## What to produce
Below are records that contain pictures; transcribe the text exactly and omit the pictures.

## Records for this task
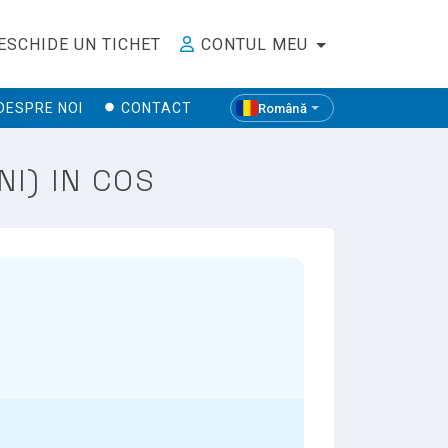
ESCHIDE UN TICHET
CONTUL MEU
DESPRE NOI
CONTACT
Română
I) IN COS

## Answer to this task
ESCHIDE UN TICHET
CONTUL MEU
DESPRE NOI
CONTACT
Română
I) IN COS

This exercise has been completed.